For this exercise, restate word for word only the lines from the first line of the data to the line containing "Résultats Poutre - Sol".

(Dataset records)
***
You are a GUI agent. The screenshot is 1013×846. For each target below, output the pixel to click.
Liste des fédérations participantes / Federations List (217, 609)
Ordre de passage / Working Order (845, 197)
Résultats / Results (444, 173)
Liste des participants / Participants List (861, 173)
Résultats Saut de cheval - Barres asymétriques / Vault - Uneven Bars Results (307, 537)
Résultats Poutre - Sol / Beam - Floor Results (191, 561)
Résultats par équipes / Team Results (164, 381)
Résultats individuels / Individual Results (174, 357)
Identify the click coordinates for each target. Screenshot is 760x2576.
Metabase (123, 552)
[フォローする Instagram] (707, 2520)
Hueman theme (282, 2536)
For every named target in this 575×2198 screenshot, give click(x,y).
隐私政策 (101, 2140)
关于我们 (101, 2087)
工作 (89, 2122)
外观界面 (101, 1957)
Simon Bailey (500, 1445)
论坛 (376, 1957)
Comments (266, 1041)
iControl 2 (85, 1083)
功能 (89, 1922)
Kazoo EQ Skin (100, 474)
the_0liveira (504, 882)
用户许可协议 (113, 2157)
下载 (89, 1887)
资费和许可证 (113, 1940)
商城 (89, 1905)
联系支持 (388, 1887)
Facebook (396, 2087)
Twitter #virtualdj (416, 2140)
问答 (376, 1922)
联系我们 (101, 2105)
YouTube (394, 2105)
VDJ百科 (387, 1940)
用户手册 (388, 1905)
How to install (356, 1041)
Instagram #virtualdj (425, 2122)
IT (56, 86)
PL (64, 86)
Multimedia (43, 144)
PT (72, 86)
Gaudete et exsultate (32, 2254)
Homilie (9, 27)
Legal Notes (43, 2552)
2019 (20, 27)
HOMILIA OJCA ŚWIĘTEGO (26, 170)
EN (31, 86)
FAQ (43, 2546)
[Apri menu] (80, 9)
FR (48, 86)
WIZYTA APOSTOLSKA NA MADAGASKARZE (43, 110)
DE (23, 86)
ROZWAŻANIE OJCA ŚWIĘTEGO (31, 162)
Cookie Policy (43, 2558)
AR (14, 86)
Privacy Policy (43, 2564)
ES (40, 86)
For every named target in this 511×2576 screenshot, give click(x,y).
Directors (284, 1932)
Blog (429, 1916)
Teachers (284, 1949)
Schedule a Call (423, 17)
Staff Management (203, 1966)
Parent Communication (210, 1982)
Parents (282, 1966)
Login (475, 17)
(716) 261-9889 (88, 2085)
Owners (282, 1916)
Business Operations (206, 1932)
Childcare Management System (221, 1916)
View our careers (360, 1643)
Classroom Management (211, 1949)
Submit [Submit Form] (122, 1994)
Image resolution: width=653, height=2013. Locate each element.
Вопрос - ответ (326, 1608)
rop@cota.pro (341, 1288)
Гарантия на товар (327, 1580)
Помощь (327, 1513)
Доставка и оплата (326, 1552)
***
:: Completed exercise ::
You are a GUI agent. The screenshot is 1013×846. For each target below, output the pixel to click.
Liste des fédérations participantes / Federations List (217, 609)
Ordre de passage / Working Order (845, 197)
Résultats / Results (444, 173)
Liste des participants / Participants List (861, 173)
Résultats Saut de cheval - Barres asymétriques / Vault - Uneven Bars Results (307, 537)
Résultats Poutre - Sol / Beam - Floor Results (191, 561)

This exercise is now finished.